После того внезапного выяснения обстоятельств меж троих сложился молчаливый уговор не касаться авиационной темы до выпускных испытаний. Было понятно: Филипп укрывает новое и отходит от старой дружбы, по-прежнему числясь в лучших учениках Школы десятников.

Запах вошел первым; керосин не спутать ни с чем, он и касторку забил, и аромат гиацинтов. После комнатная дверь впустила мех – длинную полу когда-то шикарной лисьей шубы. И потом, одновременно с голосом, появился в комнате пилот Удов. Так передала Филиппу его появление Зося, приняв букет и знакомя его со своей подругой:

– Женечка.

– Евгения Вепринцева.

И вместе с движением вперед, с шагом от стены, навстречу протянутому цветку гиацинта заволокла его влажная поволока сине-голубых глаз. Сине-белый рисунок бисера на складках аметистового платья, блеск синих камешков в мочках ушей и лазоревый цветок в руках составили картинку из яркого пятна на фоне скучных деревянных стен в секции почетных гостей клуба.

– Филипп Удов, испытатель и авиатор.

Будто Филипп Четвертый Красивый, сын Филиппа Третьего Смелого из династии Капетингов представился. И что же? Кто его может упрекнуть? И как приятно быть на кураже.

После состоявшегося знакомства подруги устроились у вытянутого в стороны, словно амбразура, окна. Вся открытая площадка мельтешила людьми. Высокое солнце чуть задето сизыми облаками.

Удов, сославшись на участие в четвертой «двойке» и ретировавшись, прохаживался в шубе, шлеме и летных очках по кромке поля, поглядывая на две хорошеньких головки в амбразуре гостевой ложи. Здесь внизу гремел «Коль славен» в исполнении приглашенного городского оркестра. Удов, прохаживаясь, судорожно искал выход. Как выкрутиться, ведь после двух пробных полетов на аэроплане с инструктором к участию в авиамитинге ни под каким видом его не допустят.

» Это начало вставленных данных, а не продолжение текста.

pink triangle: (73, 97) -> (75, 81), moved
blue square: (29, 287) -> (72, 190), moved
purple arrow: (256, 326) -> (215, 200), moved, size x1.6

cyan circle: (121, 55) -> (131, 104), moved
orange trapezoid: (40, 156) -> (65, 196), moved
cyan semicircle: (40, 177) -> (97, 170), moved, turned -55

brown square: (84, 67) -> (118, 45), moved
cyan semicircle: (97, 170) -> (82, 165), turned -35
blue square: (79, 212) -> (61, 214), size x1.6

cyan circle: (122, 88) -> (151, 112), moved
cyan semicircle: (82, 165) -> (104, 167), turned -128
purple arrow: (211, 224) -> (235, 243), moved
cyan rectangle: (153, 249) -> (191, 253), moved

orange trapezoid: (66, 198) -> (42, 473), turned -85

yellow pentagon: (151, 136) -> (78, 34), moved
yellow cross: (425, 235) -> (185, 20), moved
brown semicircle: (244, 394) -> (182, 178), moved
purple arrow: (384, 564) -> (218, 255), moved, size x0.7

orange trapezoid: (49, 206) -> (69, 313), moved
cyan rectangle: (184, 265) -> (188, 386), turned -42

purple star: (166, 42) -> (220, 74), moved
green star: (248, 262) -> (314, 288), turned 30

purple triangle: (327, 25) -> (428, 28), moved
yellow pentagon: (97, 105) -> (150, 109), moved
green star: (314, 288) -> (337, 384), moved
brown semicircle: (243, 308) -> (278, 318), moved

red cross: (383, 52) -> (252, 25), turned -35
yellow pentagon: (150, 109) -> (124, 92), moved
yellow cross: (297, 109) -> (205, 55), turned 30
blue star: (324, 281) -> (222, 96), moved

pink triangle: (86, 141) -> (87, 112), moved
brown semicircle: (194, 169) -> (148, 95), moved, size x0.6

Черные глаза насмешливо провожали его, будто зная о Филиппе Удове несколько больше, чем он о себе выставил; сине-голубые проводили благосклоннее и с искренним интересом. Он не мог проиграть чужим ожиданиям. Стало быть, нужен выход, нужен решительный бросок, поступок, жест позитуры[12]. Нужно просто сесть в любую посудину с запущенным двигателем и вырулить. Все равно перехватят. Решено. А там пусть судят за самоуправство. Или он победит и не будет судим. Девушки правы, как идет ему летная форма, как ладно сидит комбинезон, шлем, очки. Всегда важно хорошо выглядеть, это составляющая успеха.

От «решенного угона» с возможным фиаско его освободило вмешательство силы большей, иного порядка, чем человеческая. Ровно на вылете второй «двойки» забегал у линии старта телефонист со сведениями телетайпа о резком изменении погодных условий. К телефонисту в кучку прибились инструкторы, техники, пилоты, сигнальщики. И действительно, буквально у всех на глазах в считаные секунды багряные лучи превратились в пыльно-розовые и вскоре вовсе исчезли под плотным серо-снеговым надвигающимся маревом. Мачтовый флаг зароптал, вырываясь с флагштока. Окошко-амбразура в клубном здании захлопнулось с сухим стуком.

У Филиппа груз с души, как вода с решета; рассмеялся в голос, рядом даже кто-то обернулся. А что – решенное дело. Вот Родион-Ледогон помог. Все привычно разрешилось без усилий. Глупо признаваться двум красавицам, что ты всего лишь учишься на десятника. Как это прозаично: школяр, строитель. То ли дело авиатор. Оркестранты с трубами потянулись вереницей в здание штаба. Полеты отменили, но угощения никто не отменял. Удову оставалось сдать шубу знакомому пилоту, и можно, как не развенчанному герою, влиться в общее веселье на приеме «Огнеслава». И запах теперь сработает на него. Идя к эллингам и кутаясь в лисий мех, спросил себя начистоту, по-тулубьевски: Финичек, и что, угнал бы аэроплан? И сам же себе ответил: угнал бы. Разогнался бы, приподнялся хоть на два фута, а там… И жизнь пошла бы совсем другою траекторией. Или вообще оборвалась.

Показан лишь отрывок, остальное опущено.